### What this task involves
The response should consist of every line below, restated exactly, with no pictures.

### The data
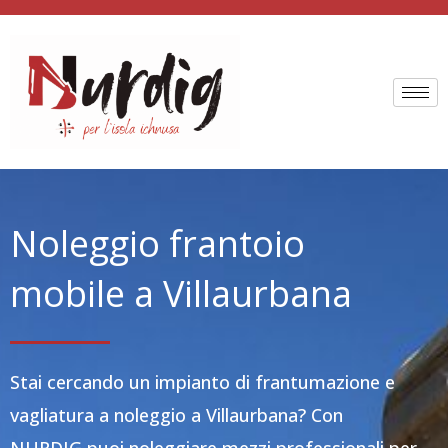
Vai
al
contenuto
Noleggio frantoio
mobile a Villaurbana
Stai cercando un impianto di frantumazione e
vagliatura a noleggio a Villaurbana? Con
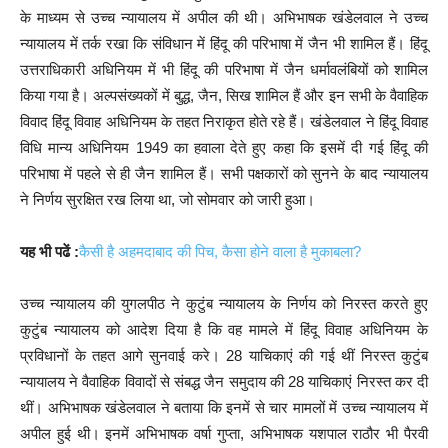
के माध्यम से उच्च न्यायालय में अपील की थी। अभिभाषक खंडेलवाल ने उच्च
न्यायालय में तर्क रखा कि संविधान में हिंदू की परिभाषा में जैन भी शामिल हैं। हिंदू
उत्तराधिकारी अधिनियम में भी हिंदू की परिभाषा में जैन धर्मावलंबियों को शामिल
किया गया है। अल्पसंख्यकों में बुद्ध, जैन, सिख शामिल हैं और इन सभी के वैवाहिक
विवाद हिंदू विवाह अधिनियम के तहत निराकृत होते रहे हैं। खंडेलवाल ने हिंदू विवाह
विधि मान्य अधिनियम 1949 का हवाला देते हुए कहा कि इसमें दी गई हिंदू की
परिभाषा में पहले से ही जैन शामिल हैं। सभी पक्षकारों को सुनने के बाद न्यायालय
ने निर्णय सुरक्षित रख लिया था, जो सोमवार को जारी हुआ।
यह भी पढें :
कैसी है अहमदाबाद की पिच, कैसा होने वाला है मुकाबला?
उच्च न्यायालय की युगलपीठ ने कुटुंब न्यायालय के निर्णय को निरस्त करते हुए
कुटुंब न्यायालय को आदेश दिया है कि वह मामले में हिंदू विवाह अधिनियम के
प्रविधानों के तहत आगे सुनवाई करे। 28 याचिकाएं की गई थीं निरस्त कुटुंब
न्यायालय ने वैवाहिक विवादों से संबद्ध जैन समुदाय की 28 याचिकाएं निरस्त कर दी
थीं। अभिभाषक खंडेलवाल ने बताया कि इनमें से चार मामलों में उच्च न्यायालय में
अपील हुई थी। इनमें अभिभाषक वर्षा गुप्ता, अभिभाषक यशपाल राठौर भी पैरवी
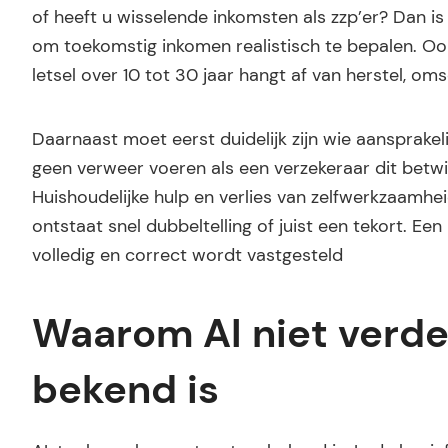
of heeft u wisselende inkomsten als zzp’er? Dan i
om toekomstig inkomen realistisch te bepalen. Ook
letsel over 10 tot 30 jaar hangt af van herstel, o
Daarnaast moet eerst duidelijk zijn wie aansprakel
geen verweer voeren als een verzekeraar dit betw
Huishoudelijke hulp en verlies van zelfwerkzaamhe
ontstaat snel dubbeltelling of juist een tekort. 
volledig en correct wordt vastgesteld
Waarom AI niet verder
bekend is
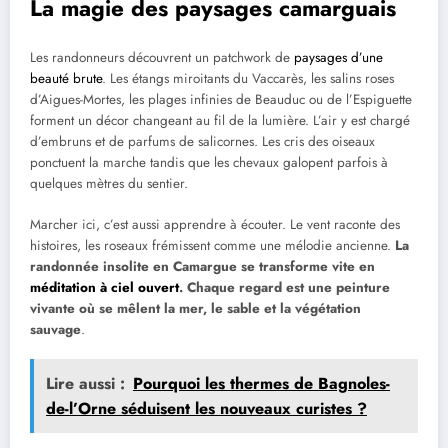
La magie des paysages camarguais
Les randonneurs découvrent un patchwork de
paysages d’une
beauté brute
. Les étangs miroitants du Vaccarès, les salins roses
d’Aigues-Mortes, les plages infinies de Beauduc ou de l’Espiguette
forment un décor changeant au fil de la lumière. L’air y est chargé
d’embruns et de parfums de salicornes. Les cris des oiseaux
ponctuent la marche tandis que les chevaux galopent parfois à
quelques mètres du sentier.
Marcher ici, c’est aussi apprendre à écouter. Le vent raconte des
histoires, les roseaux frémissent comme une mélodie ancienne.
La
randonnée insolite en Camargue se transforme vite en
méditation à ciel ouvert
. Chaque regard est une peinture
vivante où se mêlent la mer, le sable et la végétation
sauvage
.
Lire aussi :
Pourquoi les thermes de Bagnoles-
de-l’Orne séduisent les nouveaux curistes ?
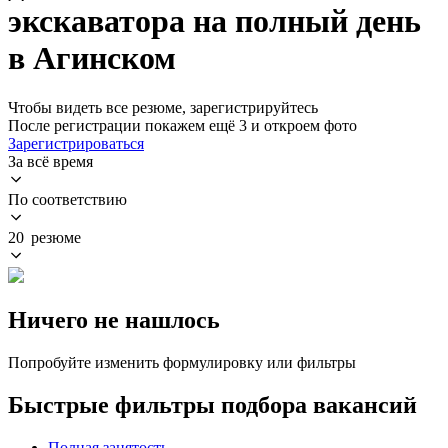
экскаватора на полный день
в Агинском
Чтобы видеть все резюме, зарегистрируйтесь
После регистрации покажем ещё 3 и откроем фото
Зарегистрироваться
За всё время
По соответствию
20 резюме
Ничего не нашлось
Попробуйте изменить формулировку или фильтры
Быстрые фильтры подбора вакансий
Полная занятость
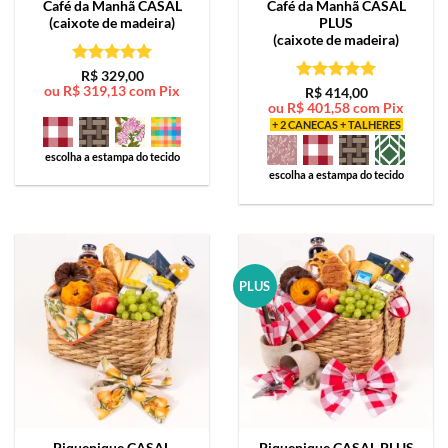
Café da Manhã
CASAL
Café da Manhã
CASAL
(caixote de madeira)
PLUS
(caixote de madeira)
Avaliação
5
R$
329,00
ou
R$
319,13
com Pix
de 5
Avaliação
5
R$
414,00
ou
R$
401,58
com Pix
de 5
+ 2 CANECAS + TALHERES
escolha a estampa do tecido
escolha a estampa do tecido
PLUS
Piquenique
CASAL
Piquenique
CASAL PLUS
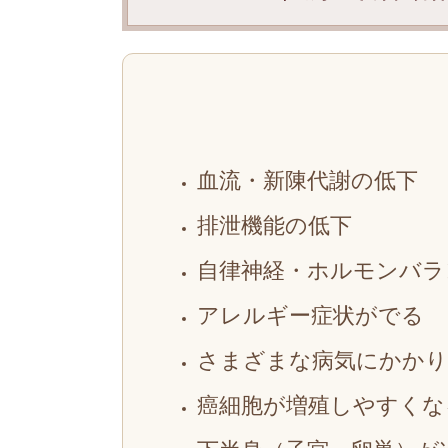
血流・新陳代謝の低下
排泄機能の低下
自律神経・ホルモンバラ
アレルギー症状がでる
さまざまな病気にかか
癌細胞が増殖しやすくな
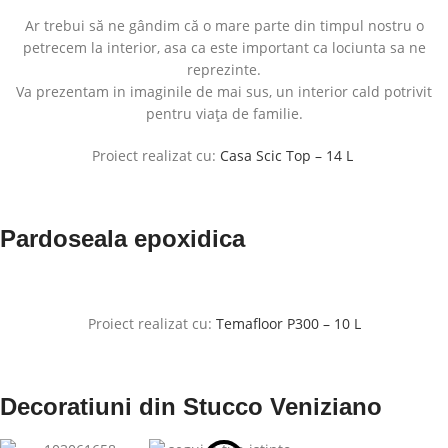
Ar trebui să ne gândim că o mare parte din timpul nostru o
petrecem la interior, asa ca este important ca lociunta sa ne
reprezinte.
Va prezentam in imaginile de mai sus, un interior cald potrivit
pentru viața de familie.
Proiect realizat cu:
Casa Scic Top – 14 L
Pardoseala epoxidica
Proiect realizat cu:
Temafloor P300 – 10 L
Decoratiuni din Stucco Veniziano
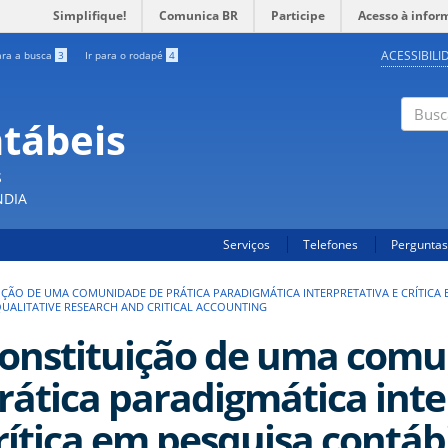
Simplifique!
Comunica BR
Participe
Acesso à infor
ACESSIBILI
ara a busca
3
Ir para o rodapé
4
ntábeis
Buscar
S
NDIA
Serviços
Telefones
Perguntas
IÇÃO DE UMA COMUNIDADE DE PRÁTICA PARADIGMÁTICA INTERPRETATIVA E CRÍTICA
QUALITATIVE RESEARCH AND CRITICAL ACCOUNTING
onstituição de uma comu
rática paradigmática inte
rítica em pesquisa contáb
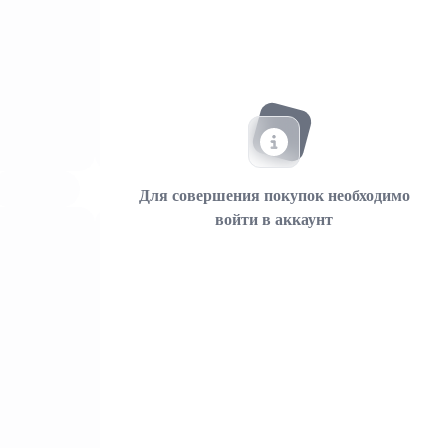
Для совершения покупок необходимо
войти в аккаунт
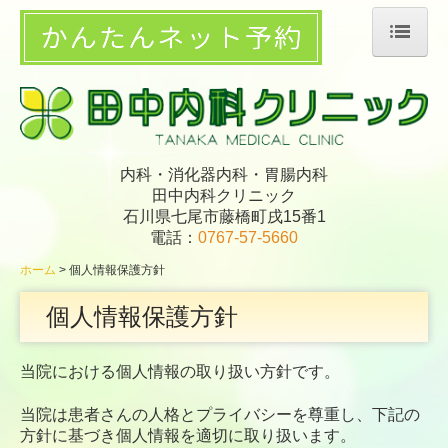
ホーム
診療案内
医師紹介
内科・消化器内科・胃腸内科
施設・設備紹介
田中内科クリニック
地図・交通案内
石川県七尾市藤橋町戌15番1
電話：
0767-57-5660
個人情報保護方針
ホーム
個人情報保護方針
ブログ
個人情報保護方針
当院における個人情報の取り扱い方針です。
当院は患者さんの人格とプライバシーを尊重し、下記の
方針に基づき個人情報を適切に取り扱います。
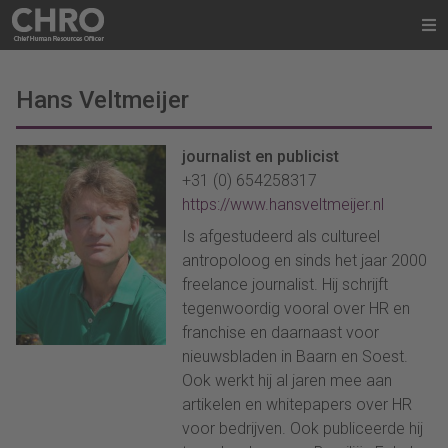
Hans Veltmeijer
journalist en publicist
+31 (0) 654258317
https://www.hansveltmeijer.nl
Is afgestudeerd als cultureel
antropoloog en sinds het jaar 2000
freelance journalist. Hij schrijft
tegenwoordig vooral over HR en
franchise en daarnaast voor
nieuwsbladen in Baarn en Soest.
Ook werkt hij al jaren mee aan
artikelen en whitepapers over HR
voor bedrijven. Ook publiceerde hij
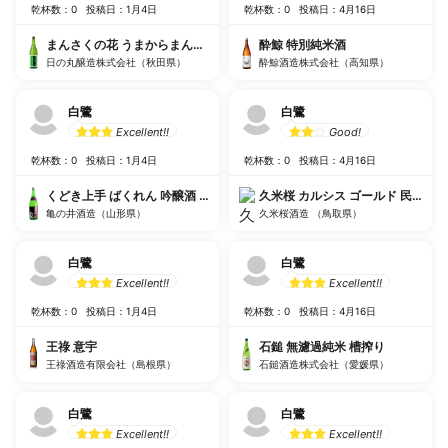
乾杯数：0
投稿日：1月4日
乾杯数：0
投稿日：4月16日
まんさくの花 うまからまんさく
酔鯨 特別純米酒
日の丸醸造株式会社（秋田県）
酔鯨酒造株式会社（高知県）
白鷺
白鷺
Excellent!!
Good!
乾杯数：0
投稿日：1月4日
乾杯数：0
投稿日：4月16日
くどき上手 ばくれん 吟醸酒 超辛口＋２０
久米桜 カルシス ゴールド 民族の酒
亀の井酒造（山形県）
久米桜酒造 （鳥取県）
白鷺
白鷺
Excellent!!
Excellent!!
乾杯数：0
投稿日：1月4日
乾杯数：0
投稿日：4月16日
王祿 意宇
石鎚 無濾過純米 槽搾り
王祿酒造有限会社（島根県）
石鎚酒造株式会社（愛媛県）
白鷺
白鷺
Excellent!!
Excellent!!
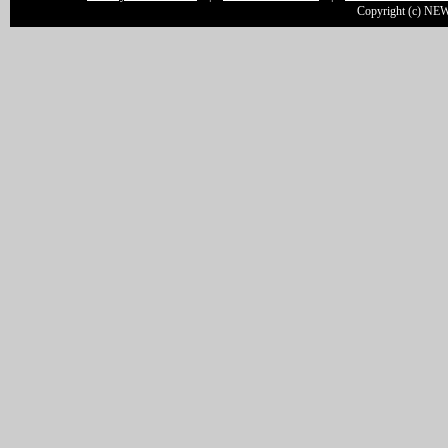
Copyright (c) NEW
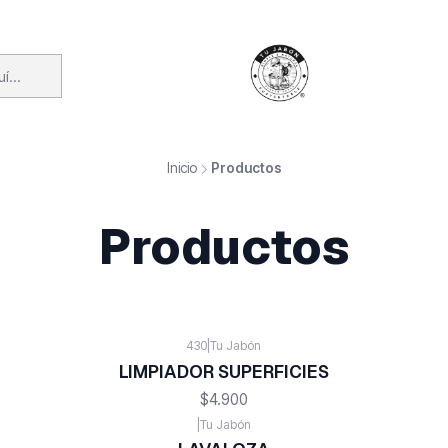
Inicio
Productos
Productos
430
|
Tu Jabón
LIMPIADOR SUPERFICIES
$4.900
|
Tu Jabón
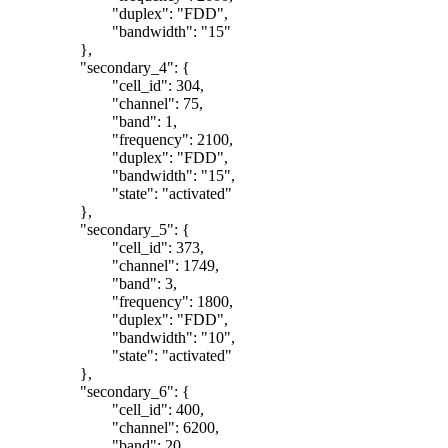
"duplex": "FDD",
"bandwidth": "15"
},
"secondary_4": {
"cell_id": 304,
"channel": 75,
"band": 1,
"frequency": 2100,
"duplex": "FDD",
"bandwidth": "15",
"state": "activated"
},
"secondary_5": {
"cell_id": 373,
"channel": 1749,
"band": 3,
"frequency": 1800,
"duplex": "FDD",
"bandwidth": "10",
"state": "activated"
},
"secondary_6": {
"cell_id": 400,
"channel": 6200,
"band": 20,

### Result for this task
Vai
al
contenuto
Noleggio frantoio
mobile a Villaurbana
Stai cercando un impianto di frantumazione e
vagliatura a noleggio a Villaurbana? Con
के माध्यम से उच्च न्यायालय में अपील की थी। अभिभाषक खंडेलवाल ने उच्च
न्यायालय में तर्क रखा कि संविधान में हिंदू की परिभाषा में जैन भी शामिल हैं। हिंदू
उत्तराधिकारी अधिनियम में भी हिंदू की परिभाषा में जैन धर्मावलंबियों को शामिल
किया गया है। अल्पसंख्यकों में बुद्ध, जैन, सिख शामिल हैं और इन सभी के वैवाहिक
विवाद हिंदू विवाह अधिनियम के तहत निराकृत होते रहे हैं। खंडेलवाल ने हिंदू विवाह
विधि मान्य अधिनियम 1949 का हवाला देते हुए कहा कि इसमें दी गई हिंदू की
परिभाषा में पहले से ही जैन शामिल हैं। सभी पक्षकारों को सुनने के बाद न्यायालय
ने निर्णय सुरक्षित रख लिया था, जो सोमवार को जारी हुआ।
यह भी पढें :
कैसी है अहमदाबाद की पिच, कैसा होने वाला है मुकाबला?
उच्च न्यायालय की युगलपीठ ने कुटुंब न्यायालय के निर्णय को निरस्त करते हुए
कुटुंब न्यायालय को आदेश दिया है कि वह मामले में हिंदू विवाह अधिनियम के
प्रविधानों के तहत आगे सुनवाई करे। 28 याचिकाएं की गई थीं निरस्त कुटुंब
न्यायालय ने वैवाहिक विवादों से संबद्ध जैन समुदाय की 28 याचिकाएं निरस्त कर दी
थीं। अभिभाषक खंडेलवाल ने बताया कि इनमें से चार मामलों में उच्च न्यायालय में
अपील हुई थी। इनमें अभिभाषक वर्षा गुप्ता, अभिभाषक यशपाल राठौर भी पैरवी
of heeft u wisselende inkomsten als zzp’er? Dan i
om toekomstig inkomen realistisch te bepalen. Ook
letsel over 10 tot 30 jaar hangt af van herstel, o
Daarnaast moet eerst duidelijk zijn wie aansprakel
geen verweer voeren als een verzekeraar dit betw
Huishoudelijke hulp en verlies van zelfwerkzaamhe
ontstaat snel dubbeltelling of juist een tekort. 
volledig en correct wordt vastgesteld
Waarom AI niet verder
bekend is
La magie des paysages camarguais
Les randonneurs découvrent un patchwork de
paysages d’une
beauté brute
. Les étangs miroitants du Vaccarès, les salins roses
d’Aigues-Mortes, les plages infinies de Beauduc ou de l’Espiguette
forment un décor changeant au fil de la lumière. L’air y est chargé
d’embruns et de parfums de salicornes. Les cris des oiseaux
ponctuent la marche tandis que les chevaux galopent parfois à
quelques mètres du sentier.
Marcher ici, c’est aussi apprendre à écouter. Le vent raconte des
histoires, les roseaux frémissent comme une mélodie ancienne.
La
randonnée insolite en Camargue se transforme vite en
méditation à ciel ouvert
. Chaque regard est une peinture
vivante où se mêlent la mer, le sable et la végétation
sauvage
.
Lire aussi :
Pourquoi les thermes de Bagnoles-
de-l’Orne séduisent les nouveaux curistes ?
экскаватора на полный день
в Агинском
Чтобы видеть все резюме, зарегистрируйтесь
После регистрации покажем ещё 3 и откроем фото
Зарегистрироваться
За всё время
По соответствию
20 резюме
Ничего не нашлось
Попробуйте изменить формулировку или фильтры
Быстрые фильтры подбора вакансий
Полная занятость
Café da Manhã
CASAL
Café da Manhã
CASAL
(caixote de madeira)
PLUS
(caixote de madeira)
Avaliação
5
R$
329,00
ou
R$
319,13
com Pix
de 5
Avaliação
5
R$
414,00
ou
R$
401,58
com Pix
de 5
+ 2 CANECAS + TALHERES
escolha a estampa do tecido
escolha a estampa do tecido
PLUS
Piquenique
CASAL
Piquenique
CASAL PLUS
血流・新陳代謝の低下
排泄機能の低下
自律神経・ホルモンバラ
アレルギー症状がでる
さまざまな病気にかか
癌細胞が増殖しやすくな
Ar trebui să ne gândim că o mare parte din timpul nostru o
petrecem la interior, asa ca este important ca lociunta sa ne
reprezinte.
Va prezentam in imaginile de mai sus, un interior cald potrivit
pentru viața de familie.
Proiect realizat cu:
Casa Scic Top – 14 L
Pardoseala epoxidica
Proiect realizat cu:
Temafloor P300 – 10 L
Decoratiuni din Stucco Veniziano
Simplifique!
Comunica BR
Participe
Acesso à infor
ACESSIBILI
ara a busca
3
Ir para o rodapé
4
ntábeis
Buscar
S
NDIA
Serviços
Telefones
Perguntas
IÇÃO DE UMA COMUNIDADE DE PRÁTICA PARADIGMÁTICA INTERPRETATIVA E CRÍTICA
QUALITATIVE RESEARCH AND CRITICAL ACCOUNTING
onstituição de uma comu
rática paradigmática inte
rítica em pesquisa contáb
Для совершения покупок необходимо
войти в аккаунт
ホーム
診療案内
医師紹介
内科・消化器内科・胃腸内科
施設・設備紹介
田中内科クリニック
地図・交通案内
石川県七尾市藤橋町戌15番1
電話：
0767-57-5660
個人情報保護方針
ホーム
個人情報保護方針
ブログ
個人情報保護方針
当院における個人情報の取り扱い方針です。
当院は患者さんの人格とプライバシーを尊重し、下記の
方針に基づき個人情報を適切に取り扱います。
Hans Veltmeijer
journalist en publicist
+31 (0) 654258317
https://www.hansveltmeijer.nl
Is afgestudeerd als cultureel
antropoloog en sinds het jaar 2000
freelance journalist. Hij schrijft
tegenwoordig vooral over HR en
franchise en daarnaast voor
nieuwsbladen in Baarn en Soest.
Ook werkt hij al jaren mee aan
artikelen en whitepapers over HR
voor bedrijven. Ook publiceerde hij
乾杯数：0
投稿日：1月4日
乾杯数：0
投稿日：4月16日
まんさくの花 うまからまんさく
酔鯨 特別純米酒
日の丸醸造株式会社（秋田県）
酔鯨酒造株式会社（高知県）
白鷺
白鷺
Excellent!!
Good!
乾杯数：0
投稿日：1月4日
乾杯数：0
投稿日：4月16日
くどき上手 ばくれん 吟醸酒 超辛口＋２０
久米桜 カルシス ゴールド 民族の酒
亀の井酒造（山形県）
久米桜酒造 （鳥取県）
白鷺
白鷺
Excellent!!
Excellent!!
乾杯数：0
投稿日：1月4日
乾杯数：0
投稿日：4月16日
王祿 意宇
石鎚 無濾過純米 槽搾り
王祿酒造有限会社（島根県）
石鎚酒造株式会社（愛媛県）
白鷺
白鷺
Excellent!!
Excellent!!
Copyright (c) NEW
Inicio
Productos
Productos
430
|
Tu Jabón
LIMPIADOR SUPERFICIES
$4.900
|
Tu Jabón
"duplex": "FDD",
"bandwidth": "15"
},
"secondary_4": {
"cell_id": 304,
"channel": 75,
"band": 1,
"frequency": 2100,
"duplex": "FDD",
"bandwidth": "15",
"state": "activated"
},
"secondary_5": {
"cell_id": 373,
"channel": 1749,
"band": 3,
"frequency": 1800,
"duplex": "FDD",
"bandwidth": "10",
"state": "activated"
},
"secondary_6": {
"cell_id": 400,
"channel": 6200,
"band": 20,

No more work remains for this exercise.